Another change pertaining to user interface fonts is that a semilight weight was to the Malgun Gothic family. Otherwise, user interface fonts for other languages are the same as in Windows 8.1.
In Windows 8 and Windows 8.1, private-use-characters in the Segoe UI Symbol font were used for user interface iconography. In Windows 10, the Segoe MDL2 Assets font was to provide newer iconography.

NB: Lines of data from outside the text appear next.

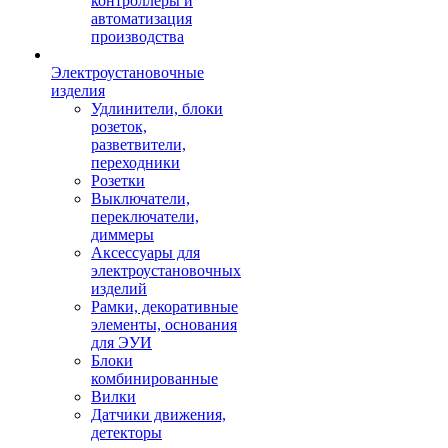
контроллеры и
автоматизация
производства
Электроустановочные
изделия
Удлинители, блоки
розеток,
разветвители,
переходники
Розетки
Выключатели,
переключатели,
диммеры
Аксессуары для
электроустановочных
изделий
Рамки, декоративные
элементы, основания
для ЭУИ
Блоки
комбинированные
Вилки
Датчики движения,
детекторы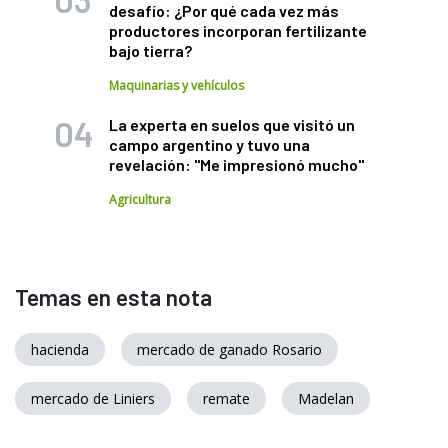
desafío: ¿Por qué cada vez más
productores incorporan fertilizante
bajo tierra?
Maquinarias y vehículos
La experta en suelos que visitó un
campo argentino y tuvo una
revelación: "Me impresionó mucho"
Agricultura
Temas en esta nota
hacienda
mercado de ganado Rosario
mercado de Liniers
remate
Madelan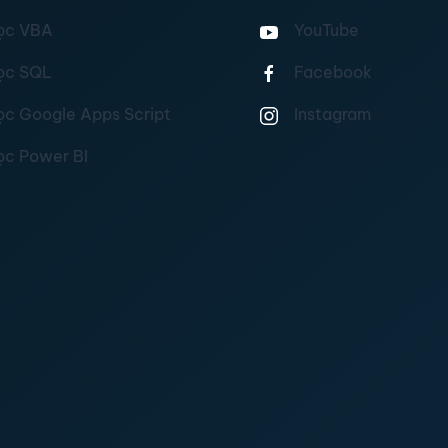
ọc VBA
YouTube
ọc SQL
Facebook
ọc Google Apps Script
Instagram
ọc Power BI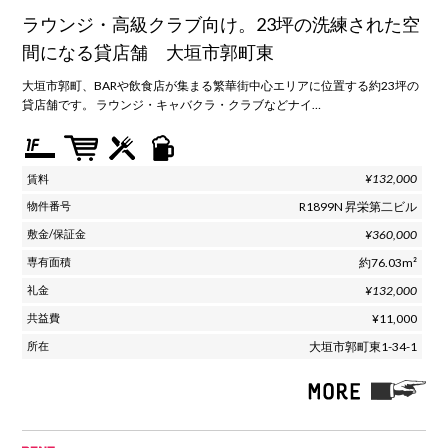
ラウンジ・高級クラブ向け。23坪の洗練された空
間になる貸店舗 大垣市郭町東
大垣市郭町、BARや飲食店が集まる繁華街中心エリアに位置する約23坪の
貸店舗です。 ラウンジ・キャバクラ・クラブなどナイ…
¥132,000
R1899N 昇栄第二ビル
¥360,000
約76.03m²
¥132,000
¥11,000
大垣市郭町東1-34-1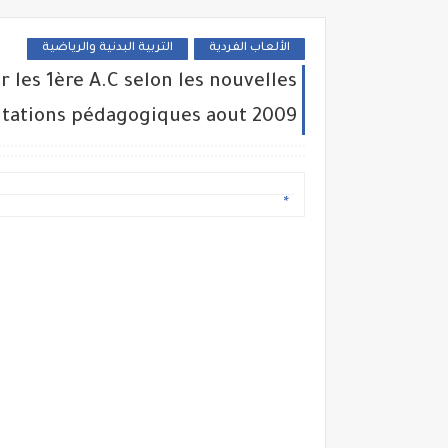
الألعاب الفردية
التربية البدنية والرياضية
les 1ère A.C selon les nouvelles
ntations pédagogiques aout 2009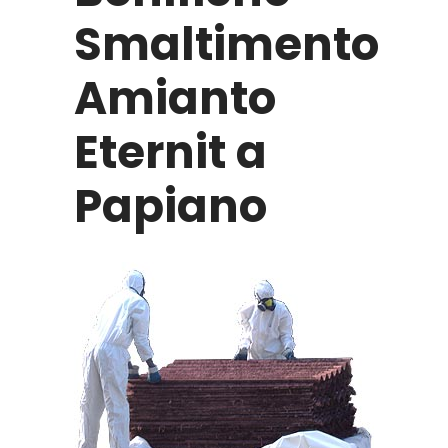
Smaltimento
Amianto
Eternit a
Papiano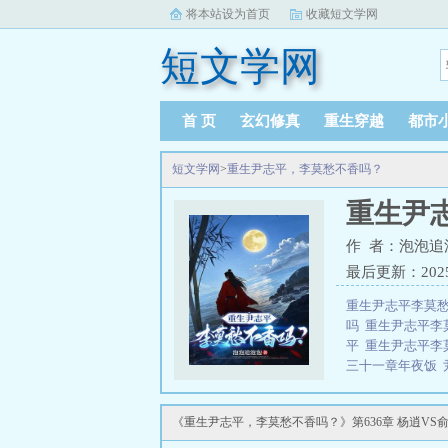
将本站设为首页
收藏短文学网
短文学网
首 页
玄幻修真
重生穿越
都市
短文学网
>
重生尹志平，李莫愁不香吗？
重生尹
作 者：泡泡追
最后更新：2025-0
重生尹志平李莫
吗
重生尹志平李
平
重生尹志平李
三十一章年夜饭
志平
李莫愁不香
有重生尹志平的
《重生尹志平，李莫愁不香吗？》第636章 杨逍VS
尹志平
重生尹志
尹志平拜师在全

An important development in Windows 10 is the Universal Windows Platform (UWP): a converged app platform allowing a developer to create a single app that can run on all Windows devices. Windows fonts are one aspect of this convergence: Windows 10 introduces a recommended UWP font set that is common across all editions that support UWP, including Desktop, Server, Mobile and Xbox.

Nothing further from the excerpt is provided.